Thomson Reuters Westlaw Journal
06/26/18

The U.S. Supreme Court has held the FBI violated a cellphone user's constitutional rights when it obtained four months' worth of location information from his cellular providers via a subpoena rather than a warrant supported by probable cause.

Carpenter v. United States, No. 16-402, 2018 WL 3073916 (U.S. June 22, 2018).

Writing for a 5-4 majority, Chief Justice John Roberts said the FBI was required to obtain a warrant based on probable cause because its acquisition of historical cellphone location records constituted a search for purposes of the Fourth Amendment.

The FBI's subpoena under the Stored Communications Act, 18 U.S.C.A. § 2703, did not satisfy that requirement because the agency needed to demonstrate only "reasonable grounds" for believing the records were "relevant and material to an ongoing investigation," the majority said.
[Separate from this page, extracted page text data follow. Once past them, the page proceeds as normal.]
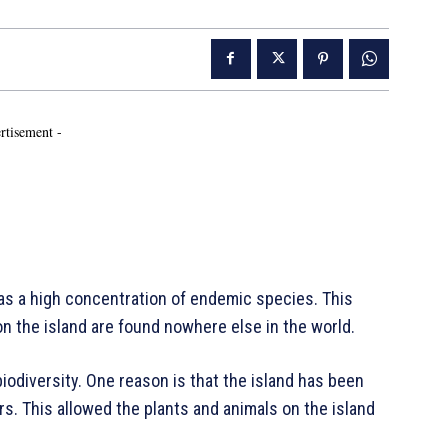
rtisement -
has a high concentration of endemic species. This
n the island are found nowhere else in the world.
odiversity. One reason is that the island has been
rs. This allowed the plants and animals on the island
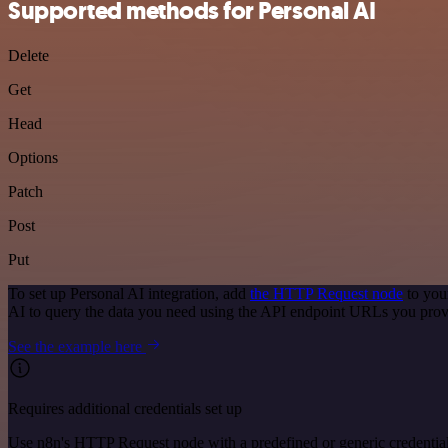
Supported methods for Personal AI
Delete
Get
Head
Options
Patch
Post
Put
To set up Personal AI integration, add
the HTTP Request node
to you
AI to query the data you need using the API endpoint URLs you prov
See the example here
Requires additional credentials set up
Use n8n's HTTP Request node with a predefined or generic credential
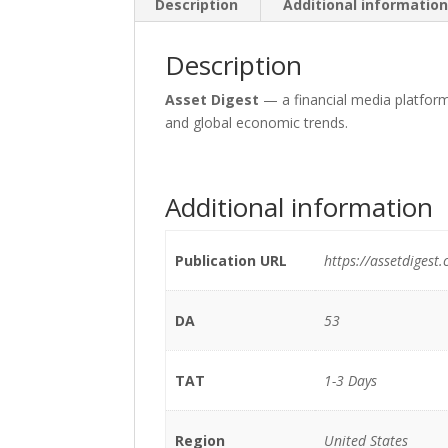
Description
Additional informatio
Description
Asset Digest
— a financial media platfor
and global economic trends.
Additional information
Publication URL
https://assetdigest
DA
53
TAT
1-3 Days
Region
United States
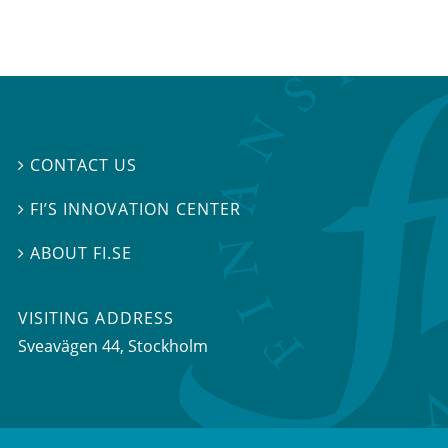
CONTACT US

FI’S INNOVATION CENTER

ABOUT FI.SE

VISITING ADDRESS
Sveavägen 44, Stockholm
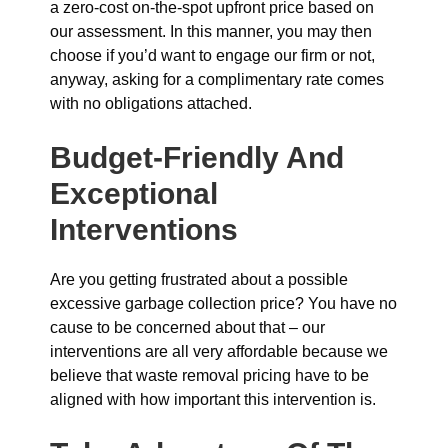
a zero-cost on-the-spot upfront price based on
our assessment. In this manner, you may then
choose if you’d want to engage our firm or not,
anyway, asking for a complimentary rate comes
with no obligations attached.
Budget-Friendly And
Exceptional
Interventions
Are you getting frustrated about a possible
excessive garbage collection price? You have no
cause to be concerned about that – our
interventions are all very affordable because we
believe that waste removal pricing have to be
aligned with how important this intervention is.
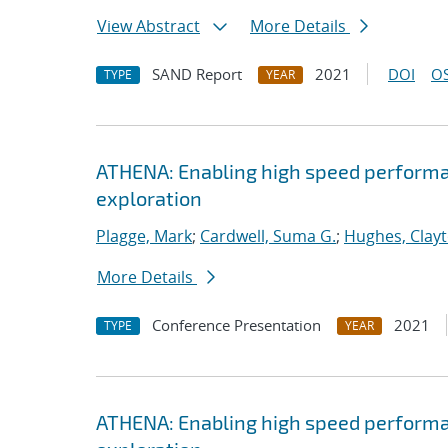
View Abstract
More Details
SAND Report
2021
DOI
OS
TYPE
YEAR
ATHENA: Enabling high speed performa
exploration
Plagge, Mark
;
Cardwell, Suma G.
;
Hughes, Clay
More Details
Conference Presentation
2021
TYPE
YEAR
ATHENA: Enabling high speed performa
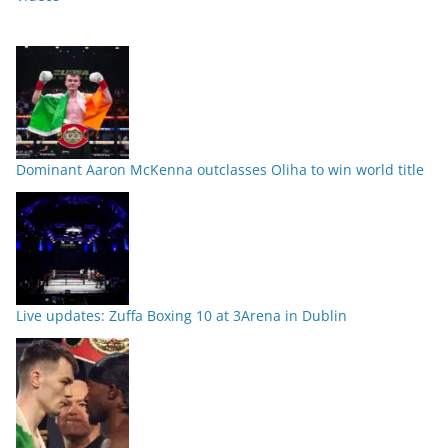
Dominant Aaron McKenna outclasses Oliha to win world title
Live updates: Zuffa Boxing 10 at 3Arena in Dublin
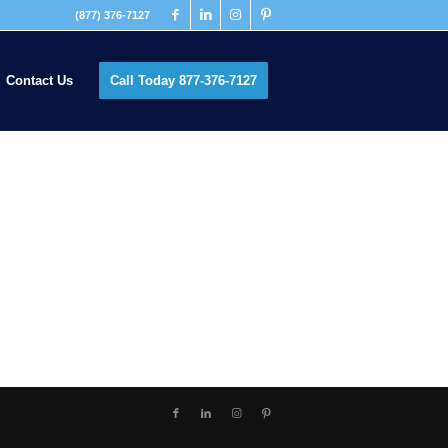
(877) 376-7127
Contact Us
Call Today 877-376-7127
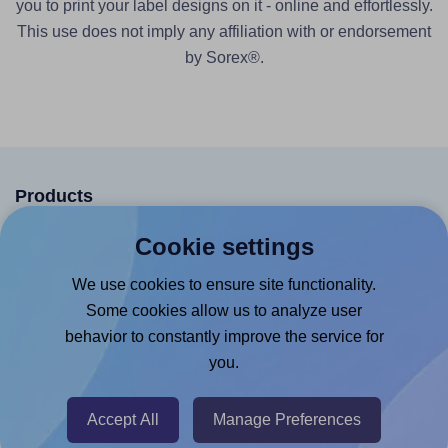
you to print your label designs on it - online and effortlessly.
This use does not imply any affiliation with or endorsement
by Sorex®.
Products
Canva App
Cookie settings
Microsoft Word Add-in
We use cookies to ensure site functionality.
Google Docs™ & Sheets™ Add-on
Some cookies allow us to analyze user
behavior to constantly improve the service for
Adobe Express Add-on
you.
Chrome Extension
@RapidAPI
Accept All
Manage Preferences
Canva Replicator App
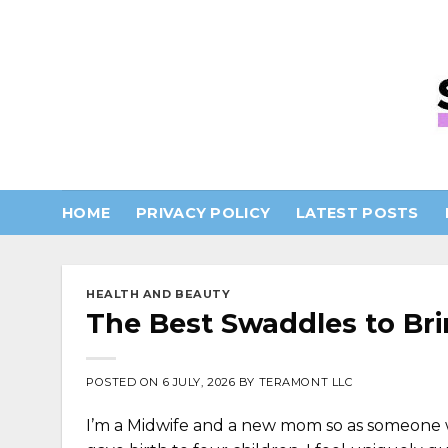
Skip
to
content
HOME
PRIVACY POLICY
LATEST POSTS
HEALTH AND BEAUTY
The Best Swaddles to Bri
POSTED ON
6 JULY, 2026
BY
TERAMONT LLC
I’m a Midwife and a new mom so as someone w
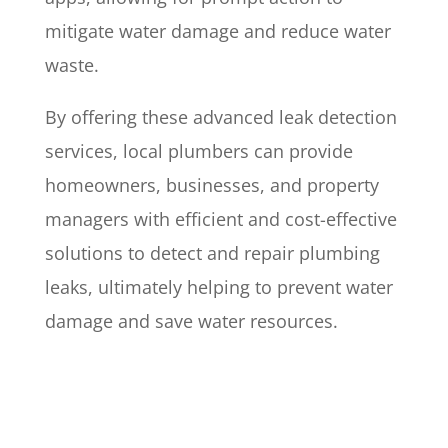
mitigate water damage and reduce water
waste.
By offering these advanced leak detection
services, local plumbers can provide
homeowners, businesses, and property
managers with efficient and cost-effective
solutions to detect and repair plumbing
leaks, ultimately helping to prevent water
damage and save water resources.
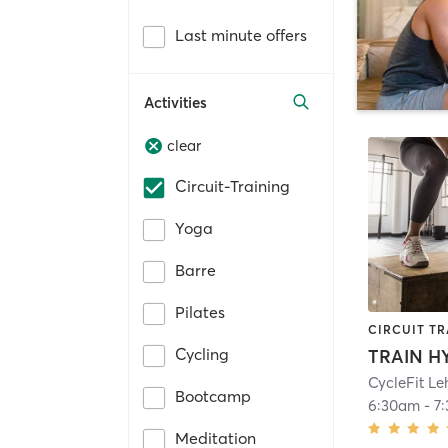
Last minute offers
Activities
clear
Circuit-Training
Yoga
Barre
Pilates
CIRCUIT TR
Cycling
TRAIN H
CycleFit Le
Bootcamp
6:30am
-
7
Meditation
Additionally, the majority held that the third-party doctrine, which allows law enforcement to obtain certain business records without a warrant, does not apply to cellphone location records because they contain particularly revealing and sensitive information about a person's movements over time.

"The decision is a major step forward in digital privacy and in shaping a new Fourth Amendment jurisprudence that recognizes the reality that we all carry devices around in our pockets that are capable of 'near perfect surveillance,'" according to attorney Ben Berkowitz of Keker, Van Nest & Peters, who was not involved in the case.

"We should expect to see further Fourth Amendment challenges to law enforcement efforts to collect personal and sensitive information transmitted by the public — often unknowingly — to third parties like phone and internet companies without a warrant," he added.